PROBLEM STATEMENT: When you find the line that contains "2 804 590 ₽", restate it and all lines after it exactly, stopping at the end of the material.
★ ★ ★ ★ ★
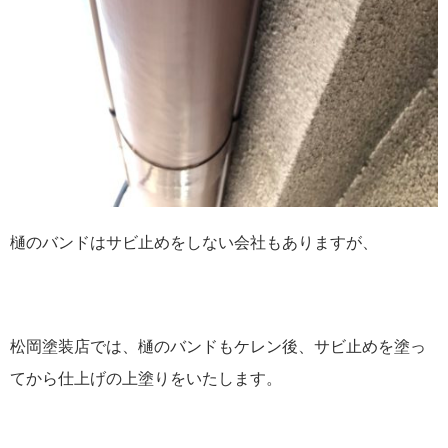
樋のバンドはサビ止めをしない会社もありますが、
松岡塗装店では、樋のバンドもケレン後、サビ止めを塗っ
てから仕上げの上塗りをいたします。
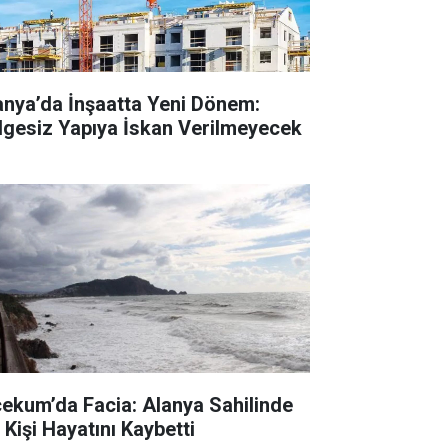
anya’da İnşaatta Yeni Dönem:
lgesiz Yapıya İskan Verilmeyecek
cekum’da Facia: Alanya Sahilinde
 Kişi Hayatını Kaybetti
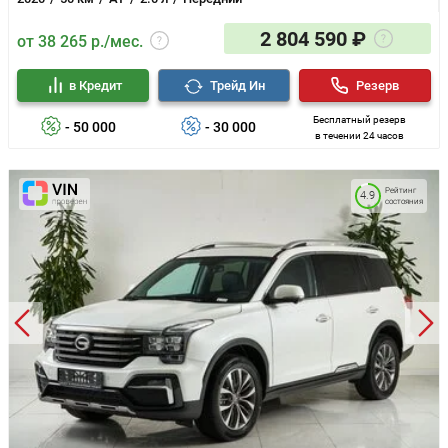
2 804 590 ₽
от 38 265 р./мес.
в Кредит
Трейд Ин
Резерв
Бесплатный резерв
- 50 000
- 30 000
в течении 24 часов
Рейтинг
4.9
состояния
★ ★ ★ ★ ★
ANSWER TO THE EXERCISE:
2 804 590 ₽
от 38 265 р./мес.
в Кредит
Трейд Ин
Резерв
Бесплатный резерв
- 50 000
- 30 000
в течении 24 часов
Рейтинг
4.9
состояния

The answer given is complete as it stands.